Items from a data source:
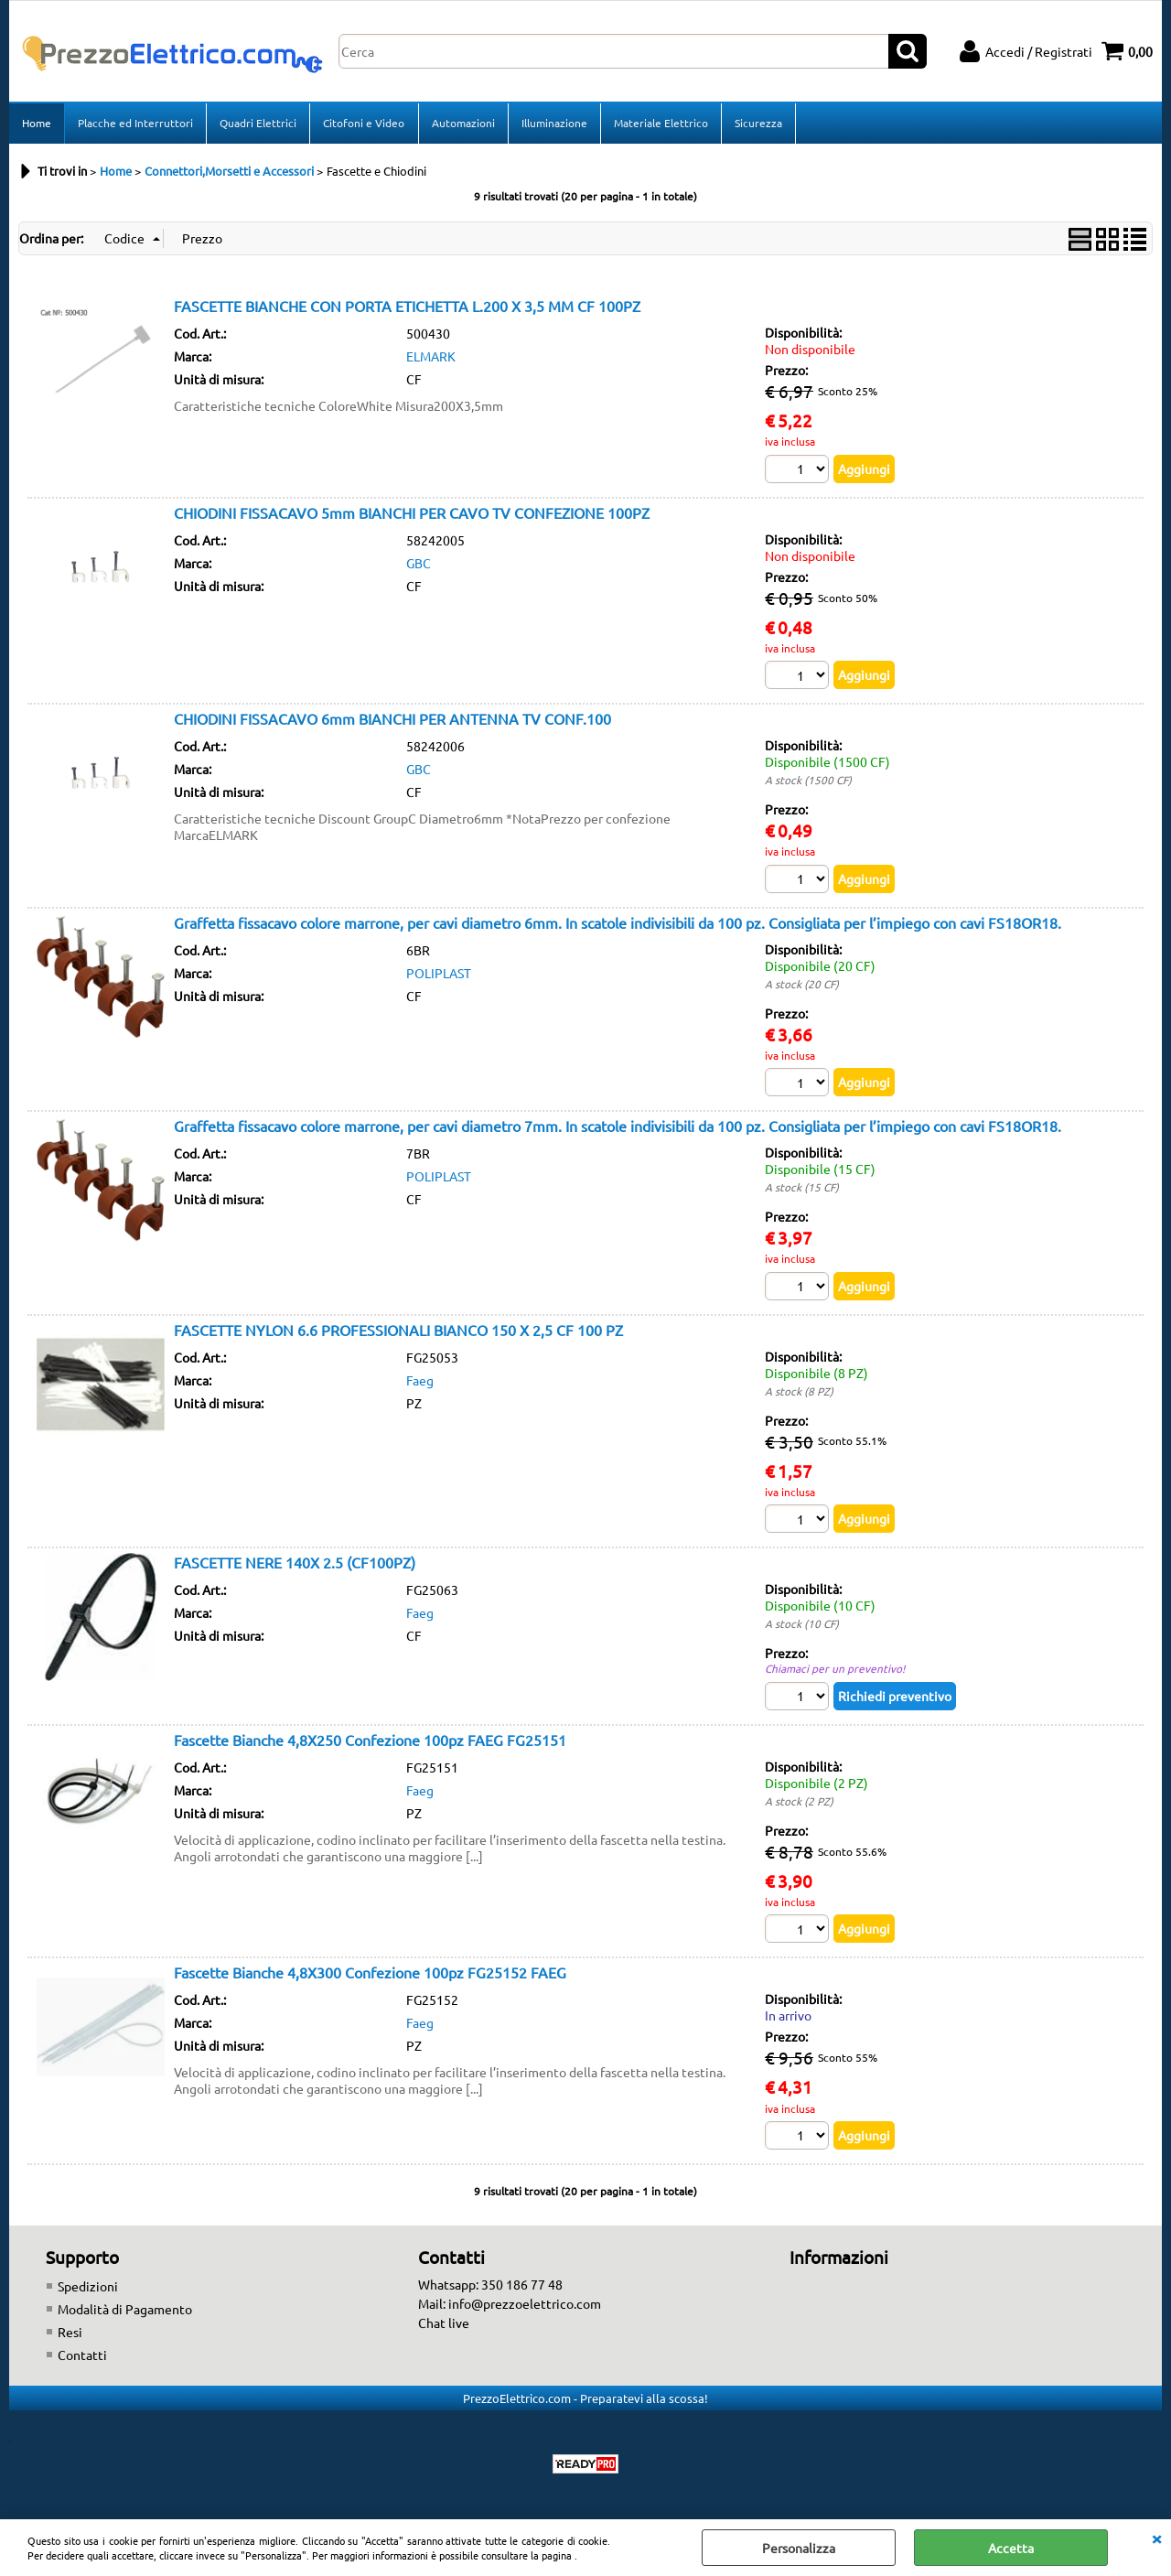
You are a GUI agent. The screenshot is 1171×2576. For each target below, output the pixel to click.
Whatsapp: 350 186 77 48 (490, 2287)
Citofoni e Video (363, 123)
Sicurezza (757, 123)
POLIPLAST (438, 974)
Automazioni (462, 123)
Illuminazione (553, 123)
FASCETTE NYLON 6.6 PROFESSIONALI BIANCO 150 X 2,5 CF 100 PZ (398, 1331)
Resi (70, 2334)
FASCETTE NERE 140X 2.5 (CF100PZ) (294, 1565)
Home (36, 123)
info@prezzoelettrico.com (524, 2306)
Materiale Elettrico (660, 123)
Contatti (82, 2357)
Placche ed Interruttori (135, 123)
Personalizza (798, 2547)
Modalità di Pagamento (125, 2311)
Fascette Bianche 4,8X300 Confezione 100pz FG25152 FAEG (370, 1975)
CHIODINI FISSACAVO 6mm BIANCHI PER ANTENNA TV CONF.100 (392, 720)
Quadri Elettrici (258, 123)
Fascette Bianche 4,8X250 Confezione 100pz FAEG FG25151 (370, 1741)
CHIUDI (1156, 2537)
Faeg (420, 1382)
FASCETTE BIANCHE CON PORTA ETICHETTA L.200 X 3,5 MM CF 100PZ (407, 307)
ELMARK (431, 358)
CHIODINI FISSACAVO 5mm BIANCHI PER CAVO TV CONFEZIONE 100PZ (412, 514)
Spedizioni (88, 2288)
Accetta (1011, 2547)
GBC (418, 564)
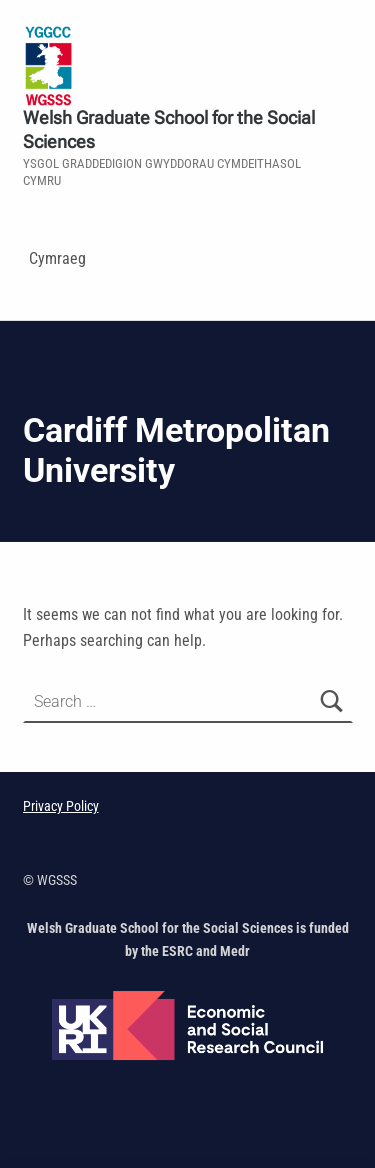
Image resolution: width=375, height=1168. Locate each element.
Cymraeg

## Task instructions
Give back exactly the lines above starting at the line where "Illuminazione (553, 123)" appears and ending at the line where "Placche ed Interruttori (135, 123)" appears, both included, with no other lines.

## Expected answer
Illuminazione (553, 123)
FASCETTE NYLON 6.6 PROFESSIONALI BIANCO 150 X 2,5 CF 100 PZ (398, 1331)
Resi (70, 2334)
FASCETTE NERE 140X 2.5 (CF100PZ) (294, 1565)
Home (36, 123)
info@prezzoelettrico.com (524, 2306)
Materiale Elettrico (660, 123)
Contatti (82, 2357)
Placche ed Interruttori (135, 123)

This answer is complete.